26.BÖLÜM

2.1K 220 226
                                    


Keyifli okumalar MD ailesi! 🌸

👉🏻 Sahnemize yukarıdaki müzikle başlayabilirsiniz. "Storm-Cyrus Shahrad"

Ali kapıyı açtı ve kenara çekilerek önce Nazlı'ya yer verdi. Nazlı kenardan sıyrıldı ve içeriye geçti. İkisi de ayakkabılarını çıkarıp terliklerini ayaklarına geçirdikten sonra üzerlerindeki montları, atkı ve bereleri de çıkarıp askıya astılar. Ali elindeki anahtarı da tezgaha koyduktan sonra Nazlı'ya baktı. Gözlerinden mahcubiyet ve rahatsızlık seziliyordu. 

"Ne oldu?"

Nazlı bakışlarını kaçırdı ve ellerini önünde kavuşturduktan sonra zemine baktı. 

"Şey Ali... eğer beni, yani eğer beni aynı ev içinde görmek istemezsen bunu anlarım."

Kahvelerini Ali'nin gözlerine çıkardı.

"Kolay bir dönemden geçmiyorsun zamana ihtiyacın var sürekli beni görmek rahatsız edebilir, kafanı daha da karıştırabilir. Yani sadece söylemen yeterli..."

Ali derin bir nefes aldı ve sevgilisinin bu çocuksu ifadesine gülümsedi.

"Hayır Nazlı buna gerek yok. Bazı şeylerin farkına daha iyi varabilmem için, anlayabilmem için seni görmem kararlarımı daha iyi almama yardımcı olabilir."

Nazlı'nın dudakları hafifçe kıvrılırken Ali devam etti.

"Yalan söylemeyeceğim sana bakınca hala tam olarak bazı şeylerin üstesinden gelemiyorum ama..."
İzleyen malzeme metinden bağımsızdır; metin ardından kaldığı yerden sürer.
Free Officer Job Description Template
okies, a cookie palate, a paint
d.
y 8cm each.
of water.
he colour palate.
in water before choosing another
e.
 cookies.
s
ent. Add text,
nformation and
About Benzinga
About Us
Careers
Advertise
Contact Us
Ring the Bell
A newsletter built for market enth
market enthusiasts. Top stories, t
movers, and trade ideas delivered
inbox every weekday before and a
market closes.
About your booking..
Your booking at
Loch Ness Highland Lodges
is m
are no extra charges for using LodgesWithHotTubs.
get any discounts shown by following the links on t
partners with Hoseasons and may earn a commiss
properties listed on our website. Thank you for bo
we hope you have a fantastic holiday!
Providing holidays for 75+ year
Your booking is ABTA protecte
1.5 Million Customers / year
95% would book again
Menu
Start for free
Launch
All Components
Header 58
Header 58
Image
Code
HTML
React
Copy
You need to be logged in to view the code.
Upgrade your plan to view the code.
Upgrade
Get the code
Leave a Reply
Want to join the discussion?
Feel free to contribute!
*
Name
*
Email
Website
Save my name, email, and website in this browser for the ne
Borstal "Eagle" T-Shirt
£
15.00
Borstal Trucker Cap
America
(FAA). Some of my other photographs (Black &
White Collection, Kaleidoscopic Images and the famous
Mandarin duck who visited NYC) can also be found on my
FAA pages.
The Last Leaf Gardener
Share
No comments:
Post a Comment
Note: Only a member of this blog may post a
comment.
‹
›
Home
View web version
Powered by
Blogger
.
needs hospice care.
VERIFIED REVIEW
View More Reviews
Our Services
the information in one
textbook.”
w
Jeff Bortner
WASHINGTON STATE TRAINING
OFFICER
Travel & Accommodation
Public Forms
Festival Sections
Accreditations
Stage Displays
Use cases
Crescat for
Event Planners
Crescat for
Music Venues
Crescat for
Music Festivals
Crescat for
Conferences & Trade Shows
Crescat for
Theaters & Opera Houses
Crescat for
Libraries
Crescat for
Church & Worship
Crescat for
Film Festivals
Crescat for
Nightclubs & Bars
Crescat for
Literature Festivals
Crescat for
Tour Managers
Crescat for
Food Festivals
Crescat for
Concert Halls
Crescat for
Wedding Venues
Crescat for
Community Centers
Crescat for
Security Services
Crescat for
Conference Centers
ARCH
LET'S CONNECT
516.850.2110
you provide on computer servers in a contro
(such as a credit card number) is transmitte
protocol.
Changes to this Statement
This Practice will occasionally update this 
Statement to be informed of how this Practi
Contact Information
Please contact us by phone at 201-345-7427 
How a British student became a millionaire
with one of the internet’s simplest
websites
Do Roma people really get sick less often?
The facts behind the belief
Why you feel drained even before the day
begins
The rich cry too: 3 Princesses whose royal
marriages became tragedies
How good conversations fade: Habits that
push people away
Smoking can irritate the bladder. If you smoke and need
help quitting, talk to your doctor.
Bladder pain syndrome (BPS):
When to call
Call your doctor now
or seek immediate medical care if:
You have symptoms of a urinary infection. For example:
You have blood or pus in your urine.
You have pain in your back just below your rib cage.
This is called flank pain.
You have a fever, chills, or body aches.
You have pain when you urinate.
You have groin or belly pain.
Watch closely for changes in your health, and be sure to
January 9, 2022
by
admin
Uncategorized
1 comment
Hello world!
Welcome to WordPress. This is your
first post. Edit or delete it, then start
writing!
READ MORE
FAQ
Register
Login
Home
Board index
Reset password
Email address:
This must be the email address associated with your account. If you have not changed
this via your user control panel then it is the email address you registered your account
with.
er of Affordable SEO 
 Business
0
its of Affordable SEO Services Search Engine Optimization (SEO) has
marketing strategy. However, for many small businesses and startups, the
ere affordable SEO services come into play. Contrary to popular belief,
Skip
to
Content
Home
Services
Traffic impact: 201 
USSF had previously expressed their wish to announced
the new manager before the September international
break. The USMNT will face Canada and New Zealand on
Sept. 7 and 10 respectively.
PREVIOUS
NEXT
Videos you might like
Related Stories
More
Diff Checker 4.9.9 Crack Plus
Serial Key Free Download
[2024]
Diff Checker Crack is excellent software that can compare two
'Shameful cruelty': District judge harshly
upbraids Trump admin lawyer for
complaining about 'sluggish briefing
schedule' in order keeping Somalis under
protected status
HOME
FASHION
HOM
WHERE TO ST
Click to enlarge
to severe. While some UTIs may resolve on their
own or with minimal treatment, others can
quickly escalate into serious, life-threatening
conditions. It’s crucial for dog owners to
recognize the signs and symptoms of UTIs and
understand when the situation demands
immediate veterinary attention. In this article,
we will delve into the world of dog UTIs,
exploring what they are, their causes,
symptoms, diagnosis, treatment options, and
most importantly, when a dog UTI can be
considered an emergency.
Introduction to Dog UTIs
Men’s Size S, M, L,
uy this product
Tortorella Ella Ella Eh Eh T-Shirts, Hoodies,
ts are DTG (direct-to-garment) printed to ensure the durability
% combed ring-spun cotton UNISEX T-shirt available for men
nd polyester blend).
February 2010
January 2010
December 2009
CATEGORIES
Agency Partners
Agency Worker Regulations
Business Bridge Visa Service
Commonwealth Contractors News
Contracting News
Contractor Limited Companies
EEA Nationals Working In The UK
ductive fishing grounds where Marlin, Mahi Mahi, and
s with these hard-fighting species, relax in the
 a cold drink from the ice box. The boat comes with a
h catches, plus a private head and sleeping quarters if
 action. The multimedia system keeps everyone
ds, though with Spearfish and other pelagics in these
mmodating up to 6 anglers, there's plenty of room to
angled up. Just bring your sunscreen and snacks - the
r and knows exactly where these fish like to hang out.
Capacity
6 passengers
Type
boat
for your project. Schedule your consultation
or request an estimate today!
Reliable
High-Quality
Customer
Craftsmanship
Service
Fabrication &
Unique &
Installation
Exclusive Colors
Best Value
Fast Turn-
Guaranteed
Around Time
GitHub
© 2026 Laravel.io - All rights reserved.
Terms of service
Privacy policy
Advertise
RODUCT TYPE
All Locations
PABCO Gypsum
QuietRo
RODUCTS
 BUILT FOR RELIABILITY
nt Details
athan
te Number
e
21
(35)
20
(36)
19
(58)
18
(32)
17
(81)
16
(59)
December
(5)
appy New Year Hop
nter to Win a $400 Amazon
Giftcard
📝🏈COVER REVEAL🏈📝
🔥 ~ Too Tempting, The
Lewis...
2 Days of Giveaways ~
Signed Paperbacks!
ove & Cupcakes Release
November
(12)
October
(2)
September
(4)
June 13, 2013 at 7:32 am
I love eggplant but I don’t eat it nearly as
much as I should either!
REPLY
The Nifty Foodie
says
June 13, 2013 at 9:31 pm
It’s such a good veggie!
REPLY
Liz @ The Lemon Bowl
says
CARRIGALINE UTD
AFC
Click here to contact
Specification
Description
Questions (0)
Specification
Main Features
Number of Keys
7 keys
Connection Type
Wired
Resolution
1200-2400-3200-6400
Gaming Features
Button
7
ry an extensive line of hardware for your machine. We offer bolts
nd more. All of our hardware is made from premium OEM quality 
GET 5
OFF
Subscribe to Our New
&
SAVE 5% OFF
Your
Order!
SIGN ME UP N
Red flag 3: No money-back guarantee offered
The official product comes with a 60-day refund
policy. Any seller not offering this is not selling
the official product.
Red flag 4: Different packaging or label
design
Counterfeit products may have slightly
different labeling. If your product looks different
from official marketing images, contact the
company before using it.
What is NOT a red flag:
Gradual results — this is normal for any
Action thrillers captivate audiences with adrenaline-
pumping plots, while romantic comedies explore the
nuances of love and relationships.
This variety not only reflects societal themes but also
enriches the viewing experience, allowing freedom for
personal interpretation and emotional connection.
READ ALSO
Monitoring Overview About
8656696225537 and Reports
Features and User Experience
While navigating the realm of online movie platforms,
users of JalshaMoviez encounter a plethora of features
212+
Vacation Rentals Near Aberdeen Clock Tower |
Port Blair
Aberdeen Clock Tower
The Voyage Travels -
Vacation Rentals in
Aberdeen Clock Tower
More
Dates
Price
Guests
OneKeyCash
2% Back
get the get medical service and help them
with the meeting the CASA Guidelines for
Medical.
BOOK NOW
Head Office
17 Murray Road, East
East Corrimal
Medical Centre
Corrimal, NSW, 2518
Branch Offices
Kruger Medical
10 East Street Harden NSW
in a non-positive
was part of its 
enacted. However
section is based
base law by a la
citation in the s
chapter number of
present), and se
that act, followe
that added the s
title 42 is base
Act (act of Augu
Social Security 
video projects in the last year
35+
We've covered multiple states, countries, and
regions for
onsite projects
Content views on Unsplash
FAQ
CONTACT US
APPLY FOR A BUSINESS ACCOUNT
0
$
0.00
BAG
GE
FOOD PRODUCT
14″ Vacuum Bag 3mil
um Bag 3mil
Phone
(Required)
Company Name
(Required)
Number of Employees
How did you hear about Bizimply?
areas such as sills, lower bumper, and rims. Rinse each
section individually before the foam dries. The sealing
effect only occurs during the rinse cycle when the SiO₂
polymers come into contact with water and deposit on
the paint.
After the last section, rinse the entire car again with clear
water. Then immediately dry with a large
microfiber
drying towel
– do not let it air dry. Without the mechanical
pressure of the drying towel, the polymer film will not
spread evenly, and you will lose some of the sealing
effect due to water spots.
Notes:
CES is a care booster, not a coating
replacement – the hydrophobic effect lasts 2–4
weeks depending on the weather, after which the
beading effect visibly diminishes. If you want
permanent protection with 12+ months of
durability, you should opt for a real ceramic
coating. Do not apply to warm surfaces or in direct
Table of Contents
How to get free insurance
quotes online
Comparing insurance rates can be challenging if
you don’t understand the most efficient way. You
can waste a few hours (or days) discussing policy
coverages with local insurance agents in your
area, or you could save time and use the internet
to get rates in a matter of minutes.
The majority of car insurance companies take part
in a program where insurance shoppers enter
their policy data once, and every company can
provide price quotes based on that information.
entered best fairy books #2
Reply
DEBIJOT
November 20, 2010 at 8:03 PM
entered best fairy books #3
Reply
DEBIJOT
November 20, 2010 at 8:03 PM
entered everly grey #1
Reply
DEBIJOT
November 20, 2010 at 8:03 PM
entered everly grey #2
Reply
Ali sakince gözlerini kapadı ve açtı.

"Her şey zamanla demiştik değil mi?"

Nazlı başını salladı.

"Adım adım."

Bir süre öylece birbirlerine baktıktan sonra Nazlı hafifçe öksürdü ve bakışlarını kaçırdı. 

"Geçelim mi?"

"Hım hım."

Beraber salona ilerlediklerinde Nazlı ışıkları yaktı. Ali bakışlarını etrafında gezdirdi ve içindeki huzursuzlukla kaşlarını çattı. Nedensizce buradayken kendini iyi hissetmiyordu, sanki tüm anılar yeniden yaşanıyor gibiydi. O fotoğraflar, Nazlı'nın bağırışları, ağlaması, Ezo'nun çıkıp gelmesi, Nazlı ile aşağıda konuştukları şeyler... her biri teker teker gözünün önünde yeniden yaşanıyordu ve bu canını çok yakıyordu. Sanki bu evin içinde duvarlar üzerine üzerine geliyordu, içine bir kasvet çöküyordu.

"Nazlı..."

Nazlı Ali'ye döndü.

"Hm?"

Ali'nin yüz ifadesini gördüğünde kaşlarını çattı.

"Ne oldu?"

Ali etrafına bakındı. 

"Bu ev..."

Nazlı da gözlerini salonun içinde gezdirdi. O ana kadar aklına gelmemişti ama Ali böyle söyleyince onun da içi sıkılmıştı. Yüreği yanmıştı. 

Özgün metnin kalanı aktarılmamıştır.